• _Provided data_:
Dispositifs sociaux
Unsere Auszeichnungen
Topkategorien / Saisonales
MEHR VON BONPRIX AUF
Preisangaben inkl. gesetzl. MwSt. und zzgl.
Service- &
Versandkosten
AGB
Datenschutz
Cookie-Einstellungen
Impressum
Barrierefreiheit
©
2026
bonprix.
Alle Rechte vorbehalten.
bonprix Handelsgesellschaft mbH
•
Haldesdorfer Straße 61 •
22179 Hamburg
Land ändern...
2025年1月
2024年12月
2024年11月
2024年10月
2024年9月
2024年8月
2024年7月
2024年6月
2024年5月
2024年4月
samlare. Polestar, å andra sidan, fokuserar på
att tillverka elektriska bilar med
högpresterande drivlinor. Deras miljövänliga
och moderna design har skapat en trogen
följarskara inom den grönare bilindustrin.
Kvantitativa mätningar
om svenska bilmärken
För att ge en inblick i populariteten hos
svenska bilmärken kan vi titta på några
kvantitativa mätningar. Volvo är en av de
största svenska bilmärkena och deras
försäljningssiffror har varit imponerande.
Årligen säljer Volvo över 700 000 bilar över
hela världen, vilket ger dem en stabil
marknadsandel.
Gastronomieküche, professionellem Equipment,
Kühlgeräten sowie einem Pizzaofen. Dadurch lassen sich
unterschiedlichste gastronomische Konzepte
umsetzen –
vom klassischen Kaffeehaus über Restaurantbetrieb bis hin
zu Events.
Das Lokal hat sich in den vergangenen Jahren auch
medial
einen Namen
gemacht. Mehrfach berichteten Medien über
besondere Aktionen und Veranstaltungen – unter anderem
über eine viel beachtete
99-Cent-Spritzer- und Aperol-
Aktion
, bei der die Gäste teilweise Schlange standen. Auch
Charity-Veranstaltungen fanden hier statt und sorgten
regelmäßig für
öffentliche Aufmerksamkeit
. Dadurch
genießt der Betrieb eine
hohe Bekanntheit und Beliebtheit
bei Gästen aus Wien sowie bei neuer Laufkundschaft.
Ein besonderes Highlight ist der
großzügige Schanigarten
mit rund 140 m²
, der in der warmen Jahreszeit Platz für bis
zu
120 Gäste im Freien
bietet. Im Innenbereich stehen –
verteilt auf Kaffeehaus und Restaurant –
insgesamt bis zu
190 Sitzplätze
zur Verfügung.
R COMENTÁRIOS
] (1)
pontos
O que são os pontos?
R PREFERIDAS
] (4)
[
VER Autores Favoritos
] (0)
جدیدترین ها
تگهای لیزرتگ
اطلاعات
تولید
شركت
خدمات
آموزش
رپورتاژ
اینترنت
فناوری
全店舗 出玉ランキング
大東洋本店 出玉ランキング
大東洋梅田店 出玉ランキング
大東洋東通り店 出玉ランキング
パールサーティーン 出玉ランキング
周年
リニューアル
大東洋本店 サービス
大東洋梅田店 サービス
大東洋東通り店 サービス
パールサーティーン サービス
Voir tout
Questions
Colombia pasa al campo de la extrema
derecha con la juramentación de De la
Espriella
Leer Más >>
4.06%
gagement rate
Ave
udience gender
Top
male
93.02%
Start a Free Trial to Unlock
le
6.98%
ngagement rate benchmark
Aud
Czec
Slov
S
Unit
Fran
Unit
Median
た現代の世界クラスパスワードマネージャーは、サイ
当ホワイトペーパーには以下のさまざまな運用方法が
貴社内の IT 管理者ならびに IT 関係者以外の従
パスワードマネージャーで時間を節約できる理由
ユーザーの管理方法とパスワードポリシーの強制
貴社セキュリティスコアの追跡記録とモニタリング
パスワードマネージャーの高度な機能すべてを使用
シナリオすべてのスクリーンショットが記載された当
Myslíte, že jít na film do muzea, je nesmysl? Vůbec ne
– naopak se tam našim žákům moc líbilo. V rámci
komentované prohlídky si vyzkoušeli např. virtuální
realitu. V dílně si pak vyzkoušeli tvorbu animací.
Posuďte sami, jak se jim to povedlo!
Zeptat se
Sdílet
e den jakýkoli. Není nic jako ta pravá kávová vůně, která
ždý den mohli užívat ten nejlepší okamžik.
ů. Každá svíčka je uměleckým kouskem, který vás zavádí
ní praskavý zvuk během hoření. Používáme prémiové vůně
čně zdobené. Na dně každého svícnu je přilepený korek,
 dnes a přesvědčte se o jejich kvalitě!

• _Problem to solve_: Transcribe each entry. Leave nothing out.

• _Reply to the task_:
Dispositifs sociaux
Unsere Auszeichnungen
Topkategorien / Saisonales
MEHR VON BONPRIX AUF
Preisangaben inkl. gesetzl. MwSt. und zzgl.
Service- &
Versandkosten
AGB
Datenschutz
Cookie-Einstellungen
Impressum
Barrierefreiheit
©
2026
bonprix.
Alle Rechte vorbehalten.
bonprix Handelsgesellschaft mbH
•
Haldesdorfer Straße 61 •
22179 Hamburg
Land ändern...
2025年1月
2024年12月
2024年11月
2024年10月
2024年9月
2024年8月
2024年7月
2024年6月
2024年5月
2024年4月
samlare. Polestar, å andra sidan, fokuserar på
att tillverka elektriska bilar med
högpresterande drivlinor. Deras miljövänliga
och moderna design har skapat en trogen
följarskara inom den grönare bilindustrin.
Kvantitativa mätningar
om svenska bilmärken
För att ge en inblick i populariteten hos
svenska bilmärken kan vi titta på några
kvantitativa mätningar. Volvo är en av de
största svenska bilmärkena och deras
försäljningssiffror har varit imponerande.
Årligen säljer Volvo över 700 000 bilar över
hela världen, vilket ger dem en stabil
marknadsandel.
Gastronomieküche, professionellem Equipment,
Kühlgeräten sowie einem Pizzaofen. Dadurch lassen sich
unterschiedlichste gastronomische Konzepte
umsetzen –
vom klassischen Kaffeehaus über Restaurantbetrieb bis hin
zu Events.
Das Lokal hat sich in den vergangenen Jahren auch
medial
einen Namen
gemacht. Mehrfach berichteten Medien über
besondere Aktionen und Veranstaltungen – unter anderem
über eine viel beachtete
99-Cent-Spritzer- und Aperol-
Aktion
, bei der die Gäste teilweise Schlange standen. Auch
Charity-Veranstaltungen fanden hier statt und sorgten
regelmäßig für
öffentliche Aufmerksamkeit
. Dadurch
genießt der Betrieb eine
hohe Bekanntheit und Beliebtheit
bei Gästen aus Wien sowie bei neuer Laufkundschaft.
Ein besonderes Highlight ist der
großzügige Schanigarten
mit rund 140 m²
, der in der warmen Jahreszeit Platz für bis
zu
120 Gäste im Freien
bietet. Im Innenbereich stehen –
verteilt auf Kaffeehaus und Restaurant –
insgesamt bis zu
190 Sitzplätze
zur Verfügung.
R COMENTÁRIOS
] (1)
pontos
O que são os pontos?
R PREFERIDAS
] (4)
[
VER Autores Favoritos
] (0)
جدیدترین ها
تگهای لیزرتگ
اطلاعات
تولید
شركت
خدمات
آموزش
رپورتاژ
اینترنت
فناوری
全店舗 出玉ランキング
大東洋本店 出玉ランキング
大東洋梅田店 出玉ランキング
大東洋東通り店 出玉ランキング
パールサーティーン 出玉ランキング
周年
リニューアル
大東洋本店 サービス
大東洋梅田店 サービス
大東洋東通り店 サービス
パールサーティーン サービス
Voir tout
Questions
Colombia pasa al campo de la extrema
derecha con la juramentación de De la
Espriella
Leer Más >>
4.06%
gagement rate
Ave
udience gender
Top
male
93.02%
Start a Free Trial to Unlock
le
6.98%
ngagement rate benchmark
Aud
Czec
Slov
S
Unit
Fran
Unit
Median
た現代の世界クラスパスワードマネージャーは、サイ
当ホワイトペーパーには以下のさまざまな運用方法が
貴社内の IT 管理者ならびに IT 関係者以外の従
パスワードマネージャーで時間を節約できる理由
ユーザーの管理方法とパスワードポリシーの強制
貴社セキュリティスコアの追跡記録とモニタリング
パスワードマネージャーの高度な機能すべてを使用
シナリオすべてのスクリーンショットが記載された当
Myslíte, že jít na film do muzea, je nesmysl? Vůbec ne
– naopak se tam našim žákům moc líbilo. V rámci
komentované prohlídky si vyzkoušeli např. virtuální
realitu. V dílně si pak vyzkoušeli tvorbu animací.
Posuďte sami, jak se jim to povedlo!
Zeptat se
Sdílet
e den jakýkoli. Není nic jako ta pravá kávová vůně, která
ždý den mohli užívat ten nejlepší okamžik.
ů. Každá svíčka je uměleckým kouskem, který vás zavádí
ní praskavý zvuk během hoření. Používáme prémiové vůně
čně zdobené. Na dně každého svícnu je přilepený korek,
 dnes a přesvědčte se o jejich kvalitě!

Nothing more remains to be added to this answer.